Fácil: los Transportistas eran tiburones y los UAES eran pececillos. El piquete de los Transportistas tenía a gente de Mickey Cohen, matones sindicales contratados en sórdidas agencias; los UAES eran izquierdistas veteranos, tramoyistas no tan jóvenes, mexicanos enclenques y una mujer. Si llegaban a las manos, sin cámaras presentes, los Transportistas empuñarían los palos como arietes y atacarían, atacarían con manoplas metálicas: sangre, dientes y cartílago nasal en la acera, tal vez unas cuantas orejas arrancadas. Después, a largarse antes de que el deslucido Escuadrón Antidisturbios llegara al lugar. Fácil.
Buzz miró el reloj: las cinco menos cuarto.
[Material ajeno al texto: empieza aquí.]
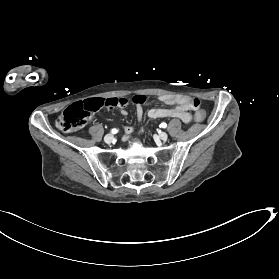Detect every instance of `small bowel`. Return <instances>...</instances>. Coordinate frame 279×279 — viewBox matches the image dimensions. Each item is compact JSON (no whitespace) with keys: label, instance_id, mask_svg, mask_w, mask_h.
<instances>
[{"label":"small bowel","instance_id":"1","mask_svg":"<svg viewBox=\"0 0 279 279\" xmlns=\"http://www.w3.org/2000/svg\"><path fill=\"white\" fill-rule=\"evenodd\" d=\"M159 100L167 105H174L170 108H153L149 110L148 115L152 119L157 118H179L184 123L191 121V113L189 108L180 98H175L169 95H162ZM122 115H127L126 110L121 111ZM137 117L141 121L143 118V110L141 107L137 108ZM134 132L133 126H126L124 128V139H129Z\"/></svg>","mask_w":279,"mask_h":279}]
</instances>
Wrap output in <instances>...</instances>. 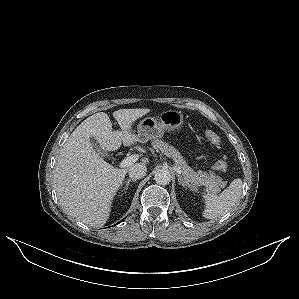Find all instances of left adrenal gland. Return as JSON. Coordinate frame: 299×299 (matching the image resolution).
<instances>
[{
	"instance_id": "left-adrenal-gland-1",
	"label": "left adrenal gland",
	"mask_w": 299,
	"mask_h": 299,
	"mask_svg": "<svg viewBox=\"0 0 299 299\" xmlns=\"http://www.w3.org/2000/svg\"><path fill=\"white\" fill-rule=\"evenodd\" d=\"M177 177H178L179 184H181L182 186H185V181L183 180V178L179 174H177Z\"/></svg>"
}]
</instances>
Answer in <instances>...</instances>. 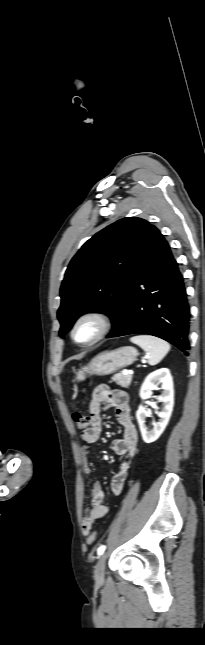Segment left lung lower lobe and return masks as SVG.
Segmentation results:
<instances>
[{
	"label": "left lung lower lobe",
	"mask_w": 205,
	"mask_h": 645,
	"mask_svg": "<svg viewBox=\"0 0 205 645\" xmlns=\"http://www.w3.org/2000/svg\"><path fill=\"white\" fill-rule=\"evenodd\" d=\"M183 281L167 241L150 225L129 271L118 327L108 338L149 334L188 355L190 309Z\"/></svg>",
	"instance_id": "obj_1"
}]
</instances>
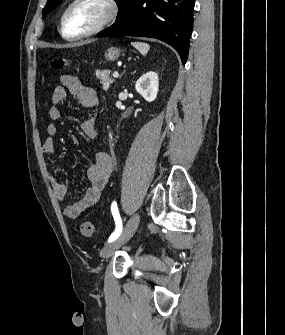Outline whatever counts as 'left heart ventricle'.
I'll list each match as a JSON object with an SVG mask.
<instances>
[{
  "label": "left heart ventricle",
  "mask_w": 285,
  "mask_h": 335,
  "mask_svg": "<svg viewBox=\"0 0 285 335\" xmlns=\"http://www.w3.org/2000/svg\"><path fill=\"white\" fill-rule=\"evenodd\" d=\"M106 14V8L100 4L82 3L74 9L73 24L81 29L92 28L102 21Z\"/></svg>",
  "instance_id": "1"
}]
</instances>
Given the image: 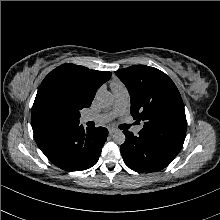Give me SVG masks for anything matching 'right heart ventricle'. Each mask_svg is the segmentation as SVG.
I'll use <instances>...</instances> for the list:
<instances>
[{
    "label": "right heart ventricle",
    "mask_w": 220,
    "mask_h": 220,
    "mask_svg": "<svg viewBox=\"0 0 220 220\" xmlns=\"http://www.w3.org/2000/svg\"><path fill=\"white\" fill-rule=\"evenodd\" d=\"M120 84L118 83V82H113L112 84H111V86H112V88H115V87H117V86H119Z\"/></svg>",
    "instance_id": "right-heart-ventricle-1"
}]
</instances>
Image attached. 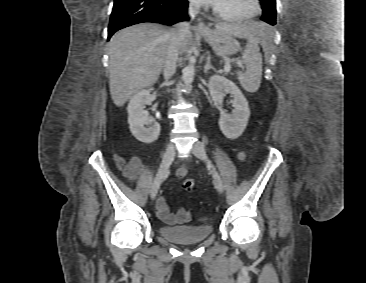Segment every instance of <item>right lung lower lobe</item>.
<instances>
[{"instance_id":"right-lung-lower-lobe-1","label":"right lung lower lobe","mask_w":366,"mask_h":283,"mask_svg":"<svg viewBox=\"0 0 366 283\" xmlns=\"http://www.w3.org/2000/svg\"><path fill=\"white\" fill-rule=\"evenodd\" d=\"M187 0H114L108 39L114 32L143 22L173 25L188 20Z\"/></svg>"}]
</instances>
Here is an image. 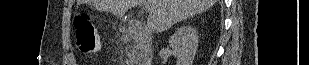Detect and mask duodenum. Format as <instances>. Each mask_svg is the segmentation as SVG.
Listing matches in <instances>:
<instances>
[{"label": "duodenum", "mask_w": 309, "mask_h": 65, "mask_svg": "<svg viewBox=\"0 0 309 65\" xmlns=\"http://www.w3.org/2000/svg\"><path fill=\"white\" fill-rule=\"evenodd\" d=\"M127 33L132 39L139 43L143 50L144 59L140 65H151V37L148 29L138 22H129L127 25Z\"/></svg>", "instance_id": "obj_1"}]
</instances>
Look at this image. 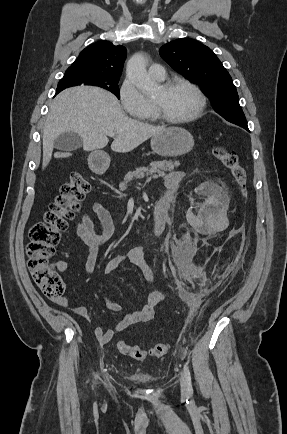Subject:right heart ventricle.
I'll use <instances>...</instances> for the list:
<instances>
[{
  "instance_id": "obj_1",
  "label": "right heart ventricle",
  "mask_w": 287,
  "mask_h": 434,
  "mask_svg": "<svg viewBox=\"0 0 287 434\" xmlns=\"http://www.w3.org/2000/svg\"><path fill=\"white\" fill-rule=\"evenodd\" d=\"M139 119L142 121H155L156 115L154 113V109L152 104L150 103L149 108L146 110L145 113L139 116Z\"/></svg>"
}]
</instances>
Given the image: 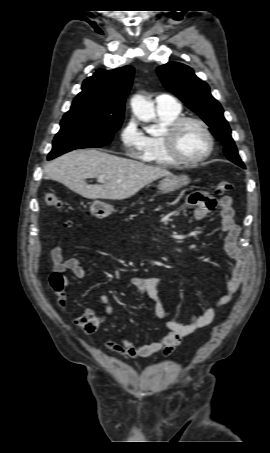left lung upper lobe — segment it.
Listing matches in <instances>:
<instances>
[{
	"instance_id": "1",
	"label": "left lung upper lobe",
	"mask_w": 270,
	"mask_h": 453,
	"mask_svg": "<svg viewBox=\"0 0 270 453\" xmlns=\"http://www.w3.org/2000/svg\"><path fill=\"white\" fill-rule=\"evenodd\" d=\"M157 73L166 89L186 103L209 125L211 133L224 145L227 158L245 168L231 137L230 127L223 116V108L211 95L207 83L182 63L164 64L157 68Z\"/></svg>"
}]
</instances>
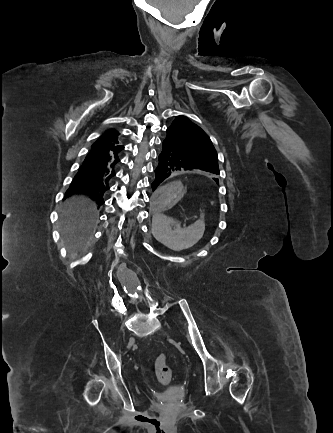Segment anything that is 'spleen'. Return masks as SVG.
Returning a JSON list of instances; mask_svg holds the SVG:
<instances>
[{
    "instance_id": "1",
    "label": "spleen",
    "mask_w": 333,
    "mask_h": 433,
    "mask_svg": "<svg viewBox=\"0 0 333 433\" xmlns=\"http://www.w3.org/2000/svg\"><path fill=\"white\" fill-rule=\"evenodd\" d=\"M176 221L166 215L153 212L151 232L155 239L166 247L180 251L190 248L203 236L205 223L203 218L186 228L176 224Z\"/></svg>"
}]
</instances>
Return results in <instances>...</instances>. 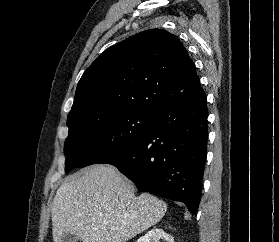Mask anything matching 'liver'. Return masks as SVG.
<instances>
[{
	"label": "liver",
	"mask_w": 279,
	"mask_h": 242,
	"mask_svg": "<svg viewBox=\"0 0 279 242\" xmlns=\"http://www.w3.org/2000/svg\"><path fill=\"white\" fill-rule=\"evenodd\" d=\"M163 200L142 193L111 165H94L69 176L57 189L52 213L54 242L66 234L83 242H125L161 220Z\"/></svg>",
	"instance_id": "obj_1"
}]
</instances>
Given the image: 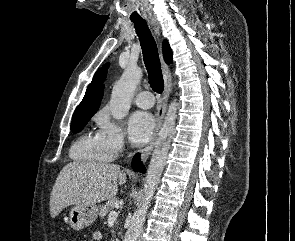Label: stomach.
Here are the masks:
<instances>
[{
	"label": "stomach",
	"instance_id": "stomach-1",
	"mask_svg": "<svg viewBox=\"0 0 295 241\" xmlns=\"http://www.w3.org/2000/svg\"><path fill=\"white\" fill-rule=\"evenodd\" d=\"M98 216V206L94 205H75L71 208L68 222L74 230H82L90 226Z\"/></svg>",
	"mask_w": 295,
	"mask_h": 241
}]
</instances>
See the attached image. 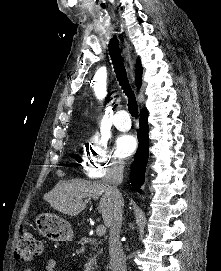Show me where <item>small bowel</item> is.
<instances>
[{"mask_svg":"<svg viewBox=\"0 0 221 271\" xmlns=\"http://www.w3.org/2000/svg\"><path fill=\"white\" fill-rule=\"evenodd\" d=\"M57 262L54 258H48L46 263H45V271H54L56 268ZM25 271H31V269L27 268Z\"/></svg>","mask_w":221,"mask_h":271,"instance_id":"small-bowel-1","label":"small bowel"}]
</instances>
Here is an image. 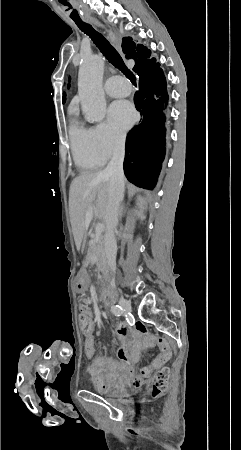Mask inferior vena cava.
Masks as SVG:
<instances>
[{
    "label": "inferior vena cava",
    "mask_w": 241,
    "mask_h": 450,
    "mask_svg": "<svg viewBox=\"0 0 241 450\" xmlns=\"http://www.w3.org/2000/svg\"><path fill=\"white\" fill-rule=\"evenodd\" d=\"M126 136H121L117 142L113 158L107 168L103 170L105 176L110 178L109 186V214L110 222L107 224L104 236V248L108 266L112 272L111 286L115 288L116 252L114 230L118 226L119 216H121L120 204L124 198V172L123 162L125 156Z\"/></svg>",
    "instance_id": "1"
}]
</instances>
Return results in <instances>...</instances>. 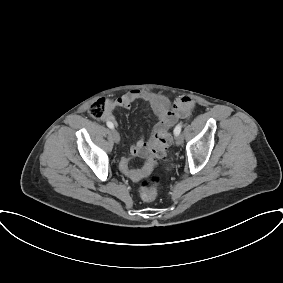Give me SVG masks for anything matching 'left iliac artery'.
Masks as SVG:
<instances>
[{"mask_svg": "<svg viewBox=\"0 0 283 283\" xmlns=\"http://www.w3.org/2000/svg\"><path fill=\"white\" fill-rule=\"evenodd\" d=\"M181 128H182V125L181 124H178L175 129H174V134L177 136L180 134L181 132Z\"/></svg>", "mask_w": 283, "mask_h": 283, "instance_id": "left-iliac-artery-1", "label": "left iliac artery"}]
</instances>
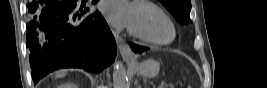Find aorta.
Returning <instances> with one entry per match:
<instances>
[{
	"label": "aorta",
	"mask_w": 267,
	"mask_h": 88,
	"mask_svg": "<svg viewBox=\"0 0 267 88\" xmlns=\"http://www.w3.org/2000/svg\"><path fill=\"white\" fill-rule=\"evenodd\" d=\"M113 86L114 88H129L126 69L119 60H115L113 65Z\"/></svg>",
	"instance_id": "1"
}]
</instances>
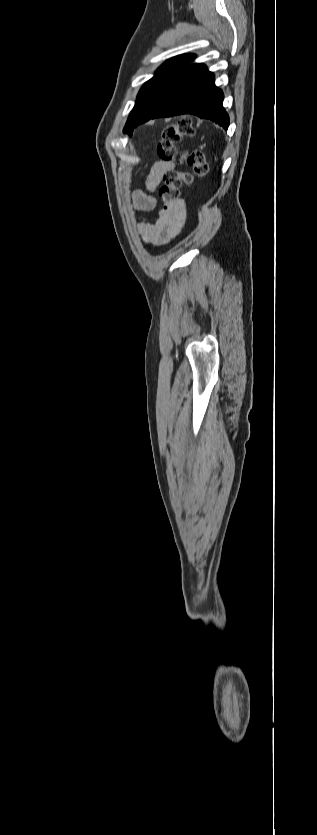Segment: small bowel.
<instances>
[{
  "instance_id": "c3829d8e",
  "label": "small bowel",
  "mask_w": 317,
  "mask_h": 835,
  "mask_svg": "<svg viewBox=\"0 0 317 835\" xmlns=\"http://www.w3.org/2000/svg\"><path fill=\"white\" fill-rule=\"evenodd\" d=\"M175 166L173 160H160L151 167L146 178L145 190L134 189L131 193V200L135 209L142 212H151L155 209L156 199L152 193L162 181L164 174L174 170ZM185 217L182 204L168 210H161L155 222L139 225L143 240L156 247L170 243L180 233L185 223Z\"/></svg>"
}]
</instances>
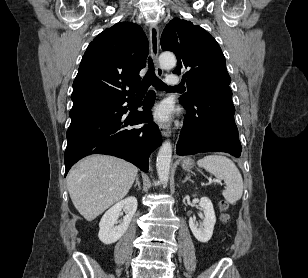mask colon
Segmentation results:
<instances>
[{"instance_id": "colon-1", "label": "colon", "mask_w": 308, "mask_h": 278, "mask_svg": "<svg viewBox=\"0 0 308 278\" xmlns=\"http://www.w3.org/2000/svg\"><path fill=\"white\" fill-rule=\"evenodd\" d=\"M228 205L225 202H222L221 204V208L225 211L227 209ZM223 221H227L228 220V215L227 214H223L222 216Z\"/></svg>"}]
</instances>
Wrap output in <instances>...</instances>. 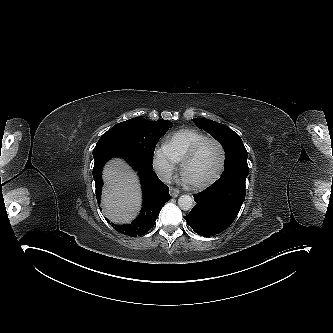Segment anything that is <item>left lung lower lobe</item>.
I'll use <instances>...</instances> for the list:
<instances>
[{
	"mask_svg": "<svg viewBox=\"0 0 333 333\" xmlns=\"http://www.w3.org/2000/svg\"><path fill=\"white\" fill-rule=\"evenodd\" d=\"M245 194V184L218 179L207 190L193 196L197 204L184 219L201 236L221 233L235 220Z\"/></svg>",
	"mask_w": 333,
	"mask_h": 333,
	"instance_id": "obj_1",
	"label": "left lung lower lobe"
}]
</instances>
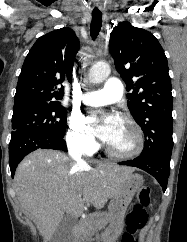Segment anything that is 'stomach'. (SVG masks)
Listing matches in <instances>:
<instances>
[{"instance_id":"0dacf381","label":"stomach","mask_w":187,"mask_h":242,"mask_svg":"<svg viewBox=\"0 0 187 242\" xmlns=\"http://www.w3.org/2000/svg\"><path fill=\"white\" fill-rule=\"evenodd\" d=\"M144 183L143 177L131 173L126 180L124 188L112 197L108 209V227L101 233L102 242H116L124 227V218L127 207L133 196Z\"/></svg>"}]
</instances>
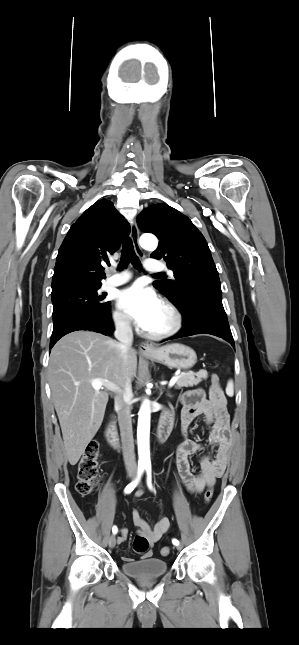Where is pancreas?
Returning a JSON list of instances; mask_svg holds the SVG:
<instances>
[{
	"mask_svg": "<svg viewBox=\"0 0 299 645\" xmlns=\"http://www.w3.org/2000/svg\"><path fill=\"white\" fill-rule=\"evenodd\" d=\"M208 373L206 370H200L197 373H182L176 382V388L193 387L199 384L203 379H207Z\"/></svg>",
	"mask_w": 299,
	"mask_h": 645,
	"instance_id": "1",
	"label": "pancreas"
}]
</instances>
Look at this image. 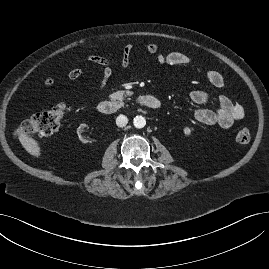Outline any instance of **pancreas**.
I'll list each match as a JSON object with an SVG mask.
<instances>
[{"label": "pancreas", "mask_w": 269, "mask_h": 269, "mask_svg": "<svg viewBox=\"0 0 269 269\" xmlns=\"http://www.w3.org/2000/svg\"><path fill=\"white\" fill-rule=\"evenodd\" d=\"M133 95V92L131 91H117V92H114L110 95V98L112 100H122L124 98V96H132ZM129 99V98H128Z\"/></svg>", "instance_id": "cf45deb5"}]
</instances>
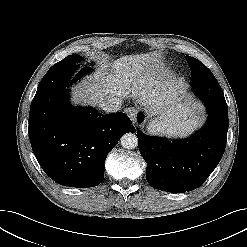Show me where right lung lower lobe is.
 Here are the masks:
<instances>
[{
    "mask_svg": "<svg viewBox=\"0 0 247 247\" xmlns=\"http://www.w3.org/2000/svg\"><path fill=\"white\" fill-rule=\"evenodd\" d=\"M77 69L48 71L40 81L30 107L29 138L51 179L88 188L103 181L105 159L121 136L136 130L125 113L102 115L70 104L69 83L92 71L85 67L74 74Z\"/></svg>",
    "mask_w": 247,
    "mask_h": 247,
    "instance_id": "1",
    "label": "right lung lower lobe"
}]
</instances>
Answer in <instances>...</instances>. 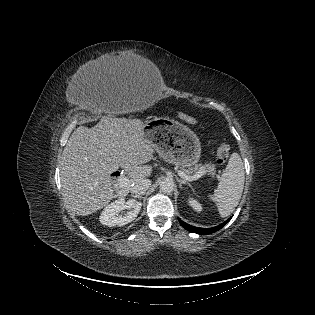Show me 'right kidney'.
Segmentation results:
<instances>
[{
  "mask_svg": "<svg viewBox=\"0 0 315 315\" xmlns=\"http://www.w3.org/2000/svg\"><path fill=\"white\" fill-rule=\"evenodd\" d=\"M141 206V202L136 200L130 199L125 201L123 198H120L105 207L100 215V222L110 227L124 226L137 217ZM125 210L127 212H124Z\"/></svg>",
  "mask_w": 315,
  "mask_h": 315,
  "instance_id": "1",
  "label": "right kidney"
}]
</instances>
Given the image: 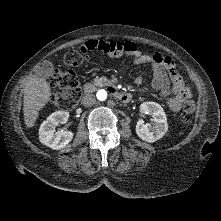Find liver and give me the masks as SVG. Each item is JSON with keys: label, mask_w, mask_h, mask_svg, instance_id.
<instances>
[{"label": "liver", "mask_w": 221, "mask_h": 221, "mask_svg": "<svg viewBox=\"0 0 221 221\" xmlns=\"http://www.w3.org/2000/svg\"><path fill=\"white\" fill-rule=\"evenodd\" d=\"M52 93L49 83L34 75H29L24 87V121L32 128L38 118L39 111L48 103Z\"/></svg>", "instance_id": "obj_1"}]
</instances>
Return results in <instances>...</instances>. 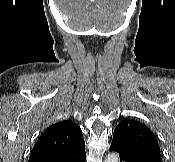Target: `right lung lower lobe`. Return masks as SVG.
<instances>
[{
    "label": "right lung lower lobe",
    "mask_w": 175,
    "mask_h": 162,
    "mask_svg": "<svg viewBox=\"0 0 175 162\" xmlns=\"http://www.w3.org/2000/svg\"><path fill=\"white\" fill-rule=\"evenodd\" d=\"M86 161V153L75 158V159H66V158H56L47 160L46 162H85Z\"/></svg>",
    "instance_id": "right-lung-lower-lobe-1"
}]
</instances>
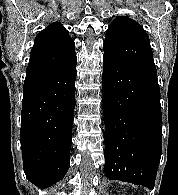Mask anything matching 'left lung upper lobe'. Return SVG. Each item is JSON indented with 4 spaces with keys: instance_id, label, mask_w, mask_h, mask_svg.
Returning <instances> with one entry per match:
<instances>
[{
    "instance_id": "1",
    "label": "left lung upper lobe",
    "mask_w": 178,
    "mask_h": 195,
    "mask_svg": "<svg viewBox=\"0 0 178 195\" xmlns=\"http://www.w3.org/2000/svg\"><path fill=\"white\" fill-rule=\"evenodd\" d=\"M104 55L157 76L149 37L128 17H116L108 27Z\"/></svg>"
}]
</instances>
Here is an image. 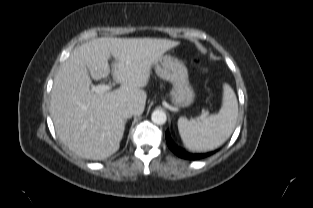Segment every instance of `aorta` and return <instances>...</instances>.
<instances>
[{"instance_id":"1","label":"aorta","mask_w":313,"mask_h":208,"mask_svg":"<svg viewBox=\"0 0 313 208\" xmlns=\"http://www.w3.org/2000/svg\"><path fill=\"white\" fill-rule=\"evenodd\" d=\"M151 119H152L153 123H155L157 125H163L167 120V116H166V113L164 111L155 110L151 115Z\"/></svg>"}]
</instances>
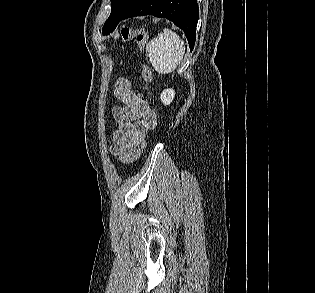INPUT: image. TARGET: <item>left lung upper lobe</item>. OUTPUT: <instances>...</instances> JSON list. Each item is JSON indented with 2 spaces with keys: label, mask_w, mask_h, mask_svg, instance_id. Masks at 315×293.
<instances>
[{
  "label": "left lung upper lobe",
  "mask_w": 315,
  "mask_h": 293,
  "mask_svg": "<svg viewBox=\"0 0 315 293\" xmlns=\"http://www.w3.org/2000/svg\"><path fill=\"white\" fill-rule=\"evenodd\" d=\"M139 0H111V14L103 27V35L113 32L122 18L135 6Z\"/></svg>",
  "instance_id": "obj_1"
}]
</instances>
Howard Hughes llevaba cuarenta y cinco minutos de retraso. Era un fresco día de enero, y los nubarrones ocultaban el cielo sobre Hollywood Hills. En invierno Howard se ponía en celo y quizá quisiera enviarle en busca de hembras: Schwab's Drugstore, las pequeñas casas sobrantes de la Fox y la Universal, instantáneas de muchachas bien provistas desnudas de cintura para arriba. El sí o el no de su majestad, luego contratos estándar para las aprobadas: papeles menores en películas baratas de la RKO a cambio de vivienda y comida en las guaridas de Hughes Enterprises, y frecuentes visitas nocturnas del Hombre en persona. Esperaba que hubiera alguna bonificación: aún estaba en deuda con un corredor de apuestas llamado Leotis Dineen, un energúmeno que odiaba a la gente de Oklahoma más que a la peste.
Buzz oyó el ruido de una puerta.
—El señor Hughes lo verá ahora, señor Meeks —declaró una voz de mujer.
La mujer había asomado la cabeza por la puerta de Herman Gerstein; si el jefe de Variety International estaba involucrado, quizás hubiera alguna gratificación. Buzz entró; Hughes estaba sentado detrás del escritorio de Gerstein, contemplando las fotos de las paredes: chicas ligeras de ropa, actrices de Gower Gulch sin futuro. Como de costumbre, Howard vestía un traje a rayas y exhibía sus cicatrices habituales: heridas faciales de su último accidente aéreo. El gran hombre se las cuidaba con loción humectante. Pensaba que le daban un aire distinguido.
Herman Gerstein no estaba, ni la secretaria de Gerstein. Buzz obvió las formalidades que Hughes exigía cuando había otras personas presentes.
—¿Cómo te tratan las mujeres, Howard?
Hughes señaló la silla.
—Tú eres mi sabueso, así que deberías saberlo. Siéntate, Buzz. Esto es importante.
Buzz se sentó y abarcó la oficina entera con un ademán: fotos de mujeres, tapicerías rococó, un perchero con forma de armadura.
—¿Por qué aquí, jefe? ¿Tiene Herman un trabajo para mí?
Hughes pasó la pregunta por alto.
—Buzz, ¿cuánto hace que somos colegas?
—Hará unos cinco años, Howard.
—¿Y has trabajado para mí en diversos puestos?
Buzz pensó: intermediario, recaudador, chulo.
—En efecto.
—¿Y durante esos años te he dado lucrativas referencias para otras personas que necesitaban tu talento?
—Desde luego.
Hughes amartilló ambas manos como revólveres. Los pulgares eran los percutores.